We just finished a two week stay at an RV park in Acton, California where the winds and threat of wildfires were a constant worry. Acton is located about forty miles northeast of Los Angeles. The Santa Ana winds were fierce, blowing dust and dirt which left us with itchy eyes and everything covered in dust. We kept a very close eye on the California wildfires and thankfully we remained safe. We had an emergency plan and stayed ready to leave quickly if we got the word. My dear friend in Paradise lost her home and everything they owned in the fire. Sara and I taught together in Charlottesville many years ago. Bill and I visited Sara and her sweet family in Paradise just seven months ago. Now the entire town is gone and the citizens are trying to pick up the pieces. The fires in Paradise and Malibu made us nervous, watchful and diligent.
In spite of all this we did manage to get into Los Angeles for some fun. One day we drove in to see a taping of the TV show “Last Man Standing” at CBS Studios in Studio City. (Even though it is shown on Fox television, it is filmed at CBS Studios). During the drive we could see smoke from the Malibu fires in the distance.
Since the taping wasn’t until 6:00 P.M. we had time to first go by Forest Lawn Cemetery at Hollywood Hills. The cemetery is huge with different sections, including an area with a statue of George Washington and a replica of the Old North Church in Boston.
We found the plaque describing the statue particularly interesting. It said, “Washington wears the uniform of the army he had led through six bitter years of war. In the midst of battle his fearless example inspired his men. When hunger stalked his weary troops he shared their lot. When his own officers betrayed him he fought on so that generals from nations across the sea came one by one to serve him proudly. And at last God granted his prayers for victory and peace. The seated figures represent the forces that shaped his life: oppression, revolution, victory and the return to peace symbolized by Cincinnatus, the citizen soldier. The portrait busts are those of Washington’s finest generals: The Marquis De Lafayette, Benjamin Lincoln, Nathanael Greene and Henry Knox.”
Many famous people are buried there but we had limited time so we only had time to find a few headstones. Among them was Gene Autry, Bette Davis, Debbie Reynolds and Carrie Fisher who are buried together, Stan Laurel, Liberace, John Ritter and Telly Savalas. If you are interested in what any of these grave markers look like we are posting those pictures at the end of this blog.
After grabbing a quick early dinner we headed to the studio. Four years ago we went to a taping of “Last Man Standing” and a high school friend of mine was a writer on the show. She was able to get us VIP tickets with great seats, and even though she is no longer a writer on the show, I contacted her and once again she got us VIP tickets. Even though it is only a thirty minute show, the taping took two and a half hours since each scene was shot at least twice. In recognition of the very early dinner we had before the show, halfway through the taping they served everyone in the audience a slice of pizza! Unfortunately they do not allow cell phones or cameras in the studio so we have no pictures to share. It was a fun experience and since it was 9:00 P.M. by the time we got on the road toward home, the worst of the rush hour had passed!
The museum explores the history of the American West. It has more than 500,000 pieces of art and artifacts including the Southwest Museum of the American Indian Collection, one of the largest and most significant in the United States.
Admission to the museum is free the second Tuesday of each month and we were lucky to visit on that day.

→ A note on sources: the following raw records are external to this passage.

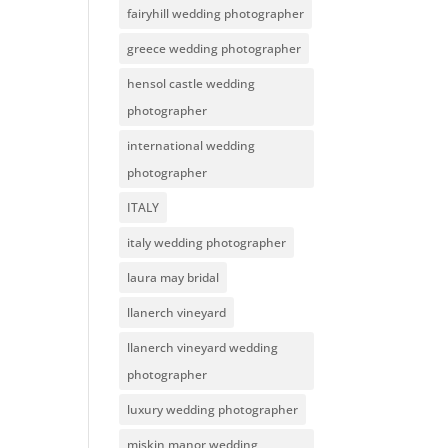
fairyhill wedding photographer
greece wedding photographer
hensol castle wedding
photographer
international wedding
photographer
ITALY
italy wedding photographer
laura may bridal
llanerch vineyard
llanerch vineyard wedding
photographer
luxury wedding photographer
miskin manor wedding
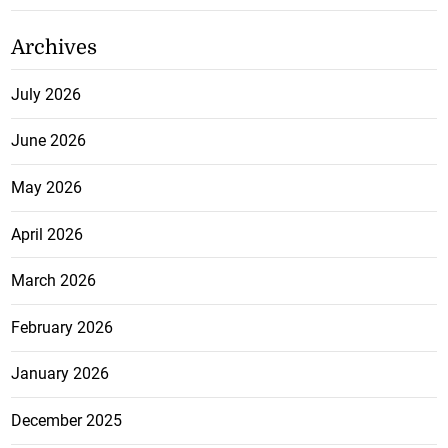
Archives
July 2026
June 2026
May 2026
April 2026
March 2026
February 2026
January 2026
December 2025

Of particular interest to Bill was the extensive gun collection, though not as extensive as the one at the Cody Museum in Cody, Wyoming.

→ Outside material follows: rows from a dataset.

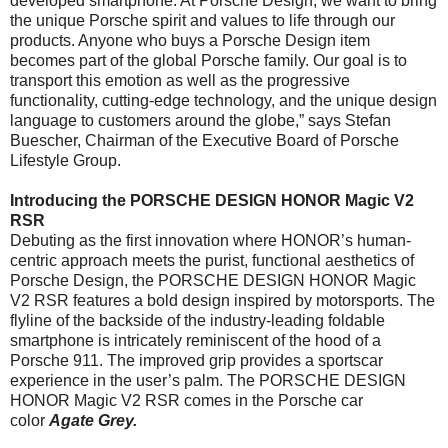
developed smartphone. At Porsche Design, we want to bring
the unique Porsche spirit and values to life through our
products. Anyone who buys a Porsche Design item
becomes part of the global Porsche family. Our goal is to
transport this emotion as well as the progressive
functionality, cutting-edge technology, and the unique design
language to customers around the globe,” says Stefan
Buescher, Chairman of the Executive Board of Porsche
Lifestyle Group.
Introducing the PORSCHE DESIGN HONOR Magic V2
RSR
Debuting as the first innovation where HONOR’s human-
centric approach meets the purist, functional aesthetics of
Porsche Design, the PORSCHE DESIGN HONOR Magic
V2 RSR features a bold design inspired by motorsports. The
flyline of the backside of the industry-leading foldable
smartphone is intricately reminiscent of the hood of a
Porsche 911. The improved grip provides a sportscar
experience in the user’s palm. The PORSCHE DESIGN
HONOR Magic V2 RSR comes in the Porsche car
color
Agate Grey.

Many Colt revolvers were especially engraved for presidents. The pistol below was made for President Reagan.
We really liked a mural called “Spirits of the West” with famous people such as Roy Rogers, the Lone Ranger, Marshall Dillon, Teddy Roosevelt, Gene Autry, Clint Eastwood and John Wayne to name just a few.
We also visited Pierce Brothers Westwood Village Memorial Park, a small cemetery tucked into a corner of a busy urban area. The cemetery is so hidden from view it is hard to find and we actually had to ask a local where the entrance was located. There we found the graves of Marilyn Monroe, Don Knotts, Eddie Albert, Eva Gabor, Dean Martin, Merv Griffin, Jack Lemmon, Natalie Wood, Donna Reed, Carroll O’Connor, Walter Matthau, Burt Lancaster, Bob Crane, Peter Falk, Florence Henderson, Jim Backus and Brian Keith. We were really struck by the simplicity of most of these graves of very famous people. We especially loved Don Knotts headstone!